Je suis arrivée. Il y a un grand et beau portail ouvrant sur une cours. Le bâtiment est une vieille ferme datant de 1882 comme je peux lire sur le dessus de la porte d'entrée. J'entre dans la cours pour mieux voir ma future habitation. C'est propre, très propre. Tout est soigné. Il y a la porte d'entrée à double battants en bois brut qui est ouverte. De part et d'autre, deux fenêtres à petits carreaux aux volets pastels. Au premier étage, la symétrie est parfaite. Le nombre d'or a été respecté à la lettre. Ensuite, il y a le toit en ardoise noire avec plusieurs vasistas. Un rosier grimpant rose clair a fait sa vie sur le côté droit de la maison. Tout à gauche, fermant la cour, se trouve une grange avec un tracteur et au-dessus, des meules de foins attendent d'être servies au bétail. De l'autre côté, à droite, se trouve la bergerie. Ça sent bon la paille fraîche. Il y a trois poules qui picorent le sol et un chat qui dort au soleil sur le bord d'une fenêtre. C'est très accueillant.
« -Bonjour. » Je sursaute, me tourne vers la source du salut. Un homme sort de l'ombre de la maison, un sourire chaleureux aux lèvres. « Vous devez être Audrey.
« -En effet. » Je lui souris en retour. Il est grand, assez sec, a des cheveux poivre et sel à moitiés recouvert d'un béret noir. Il a les yeux les plus bleus que je n'ai jamais vus. Ils concurrencent presque la couleur pure du ciel au-dessus de nos têtes. Il porte encore les traces d'une beauté de jeunesse. « Enchantée.

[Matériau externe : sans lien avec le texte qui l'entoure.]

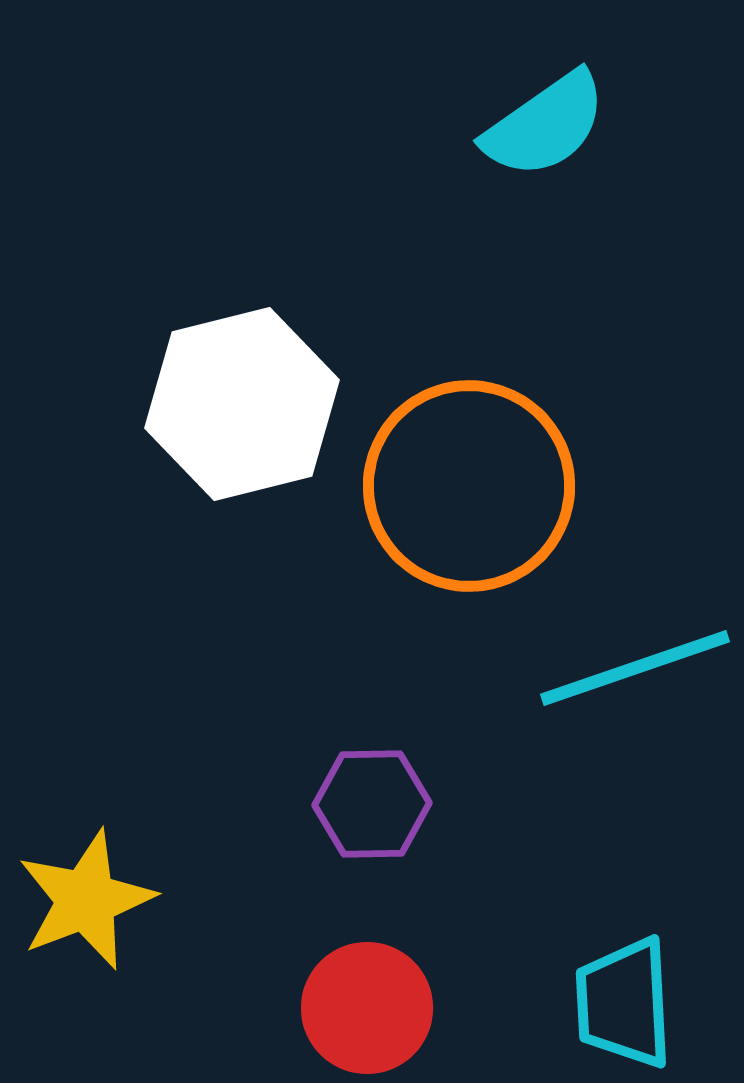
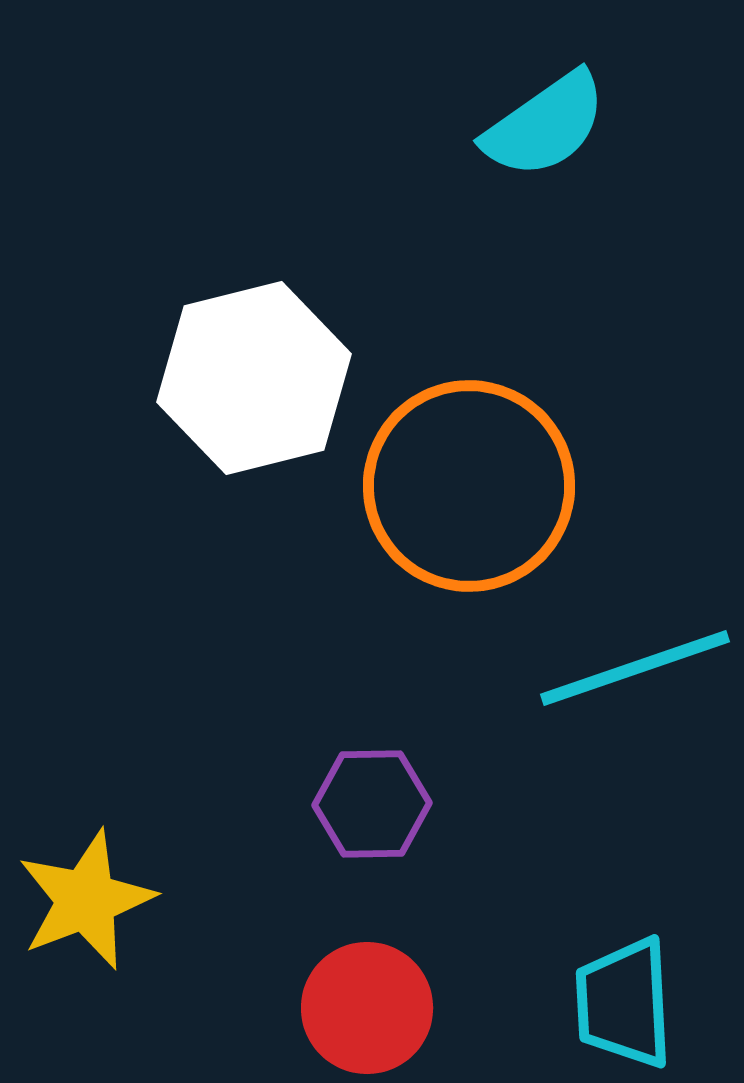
white hexagon: moved 12 px right, 26 px up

« -Alain, de même. Vous avez fait bon voyage mademoiselle ?
« -Oui merci.
« -Je vais vous aider. » Il s'approche de moi et me prend mes valises des mains. Je le remercie. « Suivez-moi. » Il entre dans la maison et je le suis. Il fait frais à l'intérieur. J'observe rapidement les lieux, l'entrée est très belle. Le sol est fait de tomettes aux couleurs chaudes, les murs sont à moitiés recouvert de bois blanc, le reste est peint en un vert léger. Un vieil escalier en bois couleur miel monte à l'étage. Il y a des tableaux représentant la vallée au mur, des guéridons en fer forgés blancs avec des vases et des fleurs fraiches, tout représente accueil et chaleur. Il y a quatre portes ouvertes et je suis Alain dans une des pièces que l'entrée dessert. Nous entrons dans un salon des plus chaleureux. Il y a une grande cheminée, des canapés beiges recouvert de coussins rouges, des meubles anciens, des bibelots en tout genre sans faire trop chargé. Une découpe dans le mut permet d'accéder à la partie salle à manger. Il y a une grande table de couvent, des bancs de part et d'autres, deux chaises anciennes, le tout en bois naturel miel. Il y a des grandes baies-vitrées à petit carreaux qui donnent sur le jardin. Est-ce que les gens se rendent compte de la chance qu'ils ont de vivre ici ? Tout semble un mélange d'authenticité, d'histoire et de chic simple. Rien à voir avec mon appartement. Ce qui me plait le plus est surement les vieilles poutres qui strient les plafonds. Pas de bois industriel, je peux suivre des yeux la courbe naturelle du tronc. Ça ne se fait plus ça de nos jours. La maîtresse de maison sort de ce que je pense être la cuisine. Elle est plus petite que moi, a les cheveux naturels marron coupés au carré et des yeux noisette. Elle porte un tablier qui garde des traces de farines. Je lui souris, compatissante.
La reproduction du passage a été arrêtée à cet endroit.